Integrating domain-specific knowledge can enhance the recognition performance of traditional CNNs. For instance, Graham [12] utilized path signature to improve recognition accuracy of DICCs. Zhong et al. [20] extracted Gabor features, gradient features, and other features using traditional feature extraction methods, embedding these features into network to improve the recognition rate. Zhang et al. [3] put forward the method of DirectMap + ConvNet + Adaptation by combining the CNN with the domain knowledge of directional feature maps. These approaches integrate manually extracted feature images from Chinese characters as prior knowledge into the CNN architecture. This integration aids CNN in learning auxiliary features of Chinese characters more effectively, thereby significantly enhancing the network's recognition performance. However, this method requires a deep understanding of the complex domain knowledge involved in extracting these feature images.

These traditional convolutional networks aggregate contextual information through continuous convolution strides and pooling operations, with relatively fixed kernel sizes, and the convolutions are all common convolutions. Structures of some DICCs from foreign students are not standard, with excessively dispersed components, as shown in the fourth line of Figure 1. The traditional convolutional network lacks the ability to obtain long-distance correlation of DICCs and cannot effectively learn advanced structural knowledge of Chinese characters.

Dilated convolution, also known as atrous convolution, is an efficient technique for expanding the receptive field of a neural network without increasing the number of parameters or the computational cost. This method is particularly valuable in tasks such as semantic segmentation [21], [22], [23], depth estimation [24], and object detection [25], where capturing multi-scale context is crucial. By adjusting the dilation rate, the same convolutional kernel can capture information at varying scales: smaller dilation rates focus on local, short-range details, whereas larger dilation rates enable the kernel to encompass broader, long-range contexts.

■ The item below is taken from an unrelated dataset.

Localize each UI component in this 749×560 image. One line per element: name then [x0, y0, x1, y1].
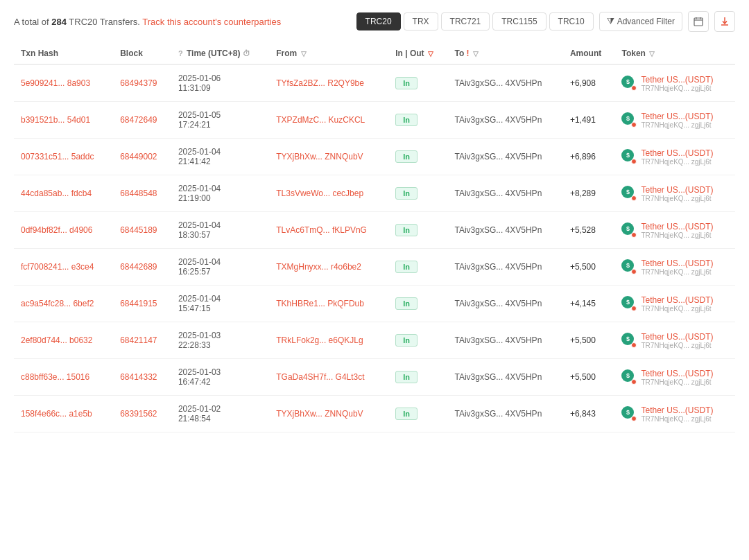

In our model, in addition to traditional methods, the resolution of feature maps is considered. The combination of convolution kernel and different dilated rates is used to increase the receptive field and aggregate multi-scale context information while maintaining the resolution of the feature map. This article applies dilated convolution to the recognition of DICCs by foreign students. It studies the application of dilated convolution in classification tasks, marking a novel and innovative approach in this field.

3. Deep Residual Network Based on Multi-Scale Convolution and Dilated Convolution

This section mainly elaborates on the technical details of the DICCR method proposed in this article for foreign students, including model design, multi-scale context, and visualization.

A. Design of deep networks based on residual Blocks

The increasing number of layers of CNNs brings about significant improvement in performance. Although deep architecture is beneficial for feature learning, there are still many problems in training deep neural networks, including gradient vanishing and gradient explosion. Therefore, we propose network architecture ResNetDC, which adopts residual connections [26], as shown in Figure 2.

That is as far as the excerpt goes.